Yeh Saali Zindagi
Director Sudhir Mishra
Starring Irrfan Khan Chitrangda Singh Arunoday Singh
By Pragya Tiwari
Yeh Saali Zindagi is set in Delhi but somehow feels like a Bombay film. Perhaps it’s the world view of its central character Arun (Irrfan Khan) that smells like Bombay or the spirit of the film powered by director Sudhir Mishra’s own that mimics the experience of surviving that city. This is not to say that Mishra does not know his Delhi- sure he does, only he does not engage with it anymore. Not as much as he does with Bombay, in any case. The reason these conjectures about the director’s inner life are important is because his tone predominates this film. It is also the only reason to recommend it.
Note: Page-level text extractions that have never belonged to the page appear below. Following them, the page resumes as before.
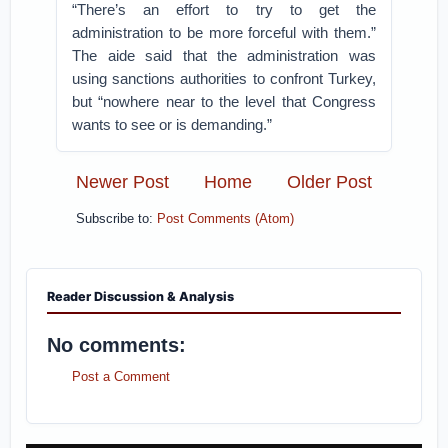
“There’s an effort to try to get the
administration to be more forceful with them.”
The aide said that the administration was
using sanctions authorities to confront Turkey,
but “nowhere near to the level that Congress
wants to see or is demanding.”
Newer Post
Home
Older Post
Subscribe to:
Post Comments (Atom)
Reader Discussion & Analysis
No comments:
Post a Comment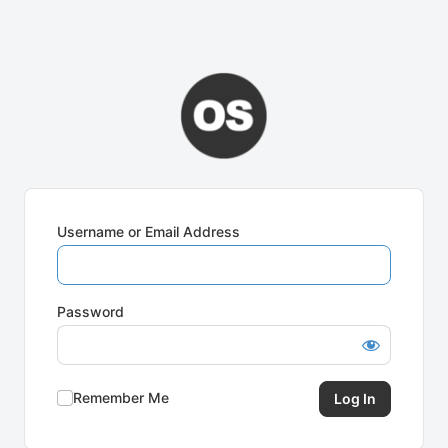
Username or Email Address
Password
Remember Me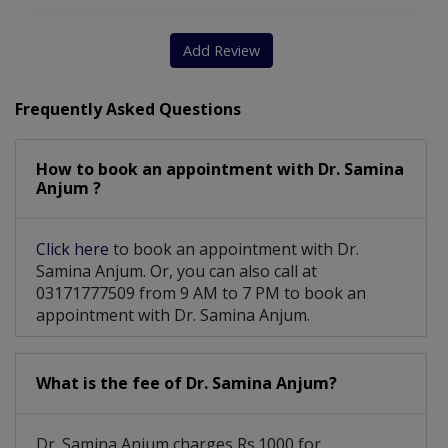
Add Review
Frequently Asked Questions
How to book an appointment with Dr. Samina
Anjum ?
Click here
to book an appointment with Dr.
Samina Anjum. Or, you can also call at
03171777509 from 9 AM to 7 PM to book an
appointment with Dr. Samina Anjum.
What is the fee of Dr. Samina Anjum?
Dr. Samina Anjum charges Rs.1000 for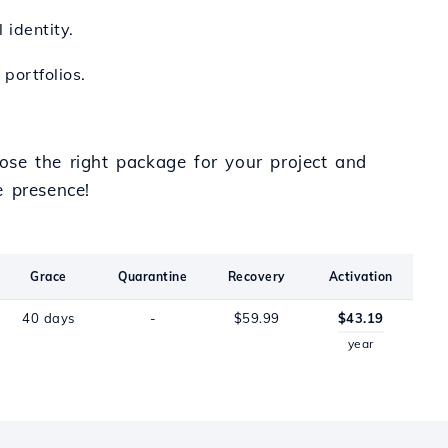
 identity.
portfolios.
ose the right package for your project and
e presence!
Grace
Quarantine
Recovery
Activation
40 days
-
$59.99
$43.19
year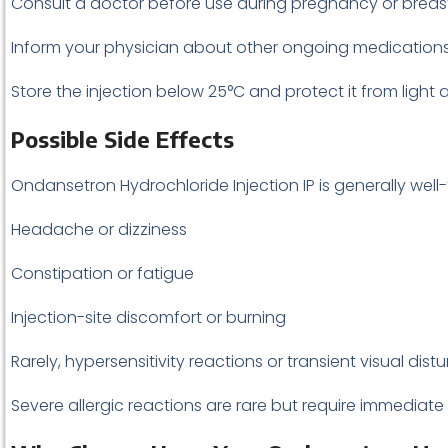
Consult a doctor before use during pregnancy or breas
Inform your physician about other ongoing medications, 
Store the injection below 25°C and protect it from light 
Possible Side Effects
Ondansetron Hydrochloride Injection IP is generally well
Headache or dizziness
Constipation or fatigue
Injection-site discomfort or burning
Rarely, hypersensitivity reactions or transient visual dis
Severe allergic reactions are rare but require immediate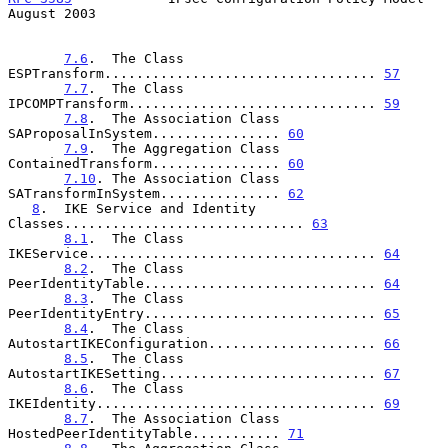
August 2003
7.6
.  The Class 
ESPTransform.................................. 
57
7.7
.  The Class 
IPCOMPTransform............................... 
59
7.8
.  The Association Class 
SAProposalInSystem................ 
60
7.9
.  The Aggregation Class 
ContainedTransform................ 
60
7.10
. The Association Class 
SATransformInSystem............... 
62
8
.  IKE Service and Identity 
Classes.............................. 
63
8.1
.  The Class 
IKEService.................................... 
64
8.2
.  The Class 
PeerIdentityTable............................. 
64
8.3
.  The Class 
PeerIdentityEntry............................. 
65
8.4
.  The Class 
AutostartIKEConfiguration..................... 
66
8.5
.  The Class 
AutostartIKESetting........................... 
67
8.6
.  The Class 
IKEIdentity................................... 
69
8.7
.  The Association Class 
HostedPeerIdentityTable........... 
71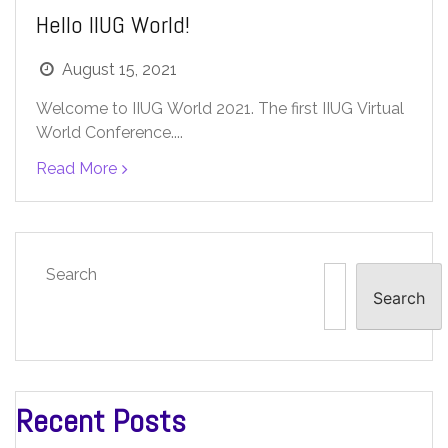
Hello IIUG World!
August 15, 2021
Welcome to IIUG World 2021. The first IIUG Virtual
World Conference....
Read More
Search
Search
Recent Posts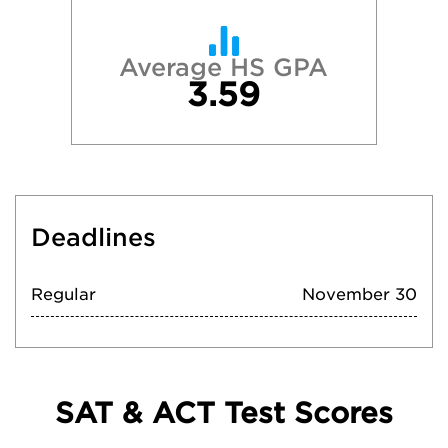
Average HS GPA
3.59
Deadlines
Regular
November 30
SAT & ACT Test Scores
Yeh Saali Zindagi is a love story with another love story as its sub-plot-in-chief. Both these love stories are woven together by an intricate web of crime, corruption and chance. Mishra’s take is in how the story is served up – marinated in wryness with a hint of cynicism and insolence on the side.
The film speaks to us from the depths of the crime-comedy-caper genre, but it also has a slight identity of its own – delineated by inspired casting, Khan’s delightful delivery and Mishra’s stash of quirk. It is resolutely existential in its philosophy – so much so that you can imagine it squirming at the story’s proverbial happy ending. But while the seasoning is deliciously wicked, the meat itself is forgettable.
This is nowhere close to Mishra’s proven potential. The director’s craft is not as assured as his voice. The pace of the film is frenetic. Rapid twists and turns ensure you will keep your eyes on the story instead of looking for an early exit. But rollercoaster plotting is the writerly equivalent of jerky camera angles now made infamous by Ekta Kapoor’s signature tripe on TV. Neither can compensate for inherent drama, genuine conflict and charming characters. The film’s universe is hospitable but not enthralling – the massive cast of characters is interesting but not fascinating; their quandaries are plausible but not captivating. You could indulge this film but you would not want to indulge in it. In fact the film is a template for mediocrity.
But in Bollywood, mediocrity is not a bad word. Compared to the menu on offer you might be well advised to help yourself to this one. At the heart of this complexity lies the essential dilemma of poverty – when reasonable fare is so hard to come by, you are likely to be grateful for it. But that does not mean you no longer dream of wealth; of truly gratifying sensory experiences.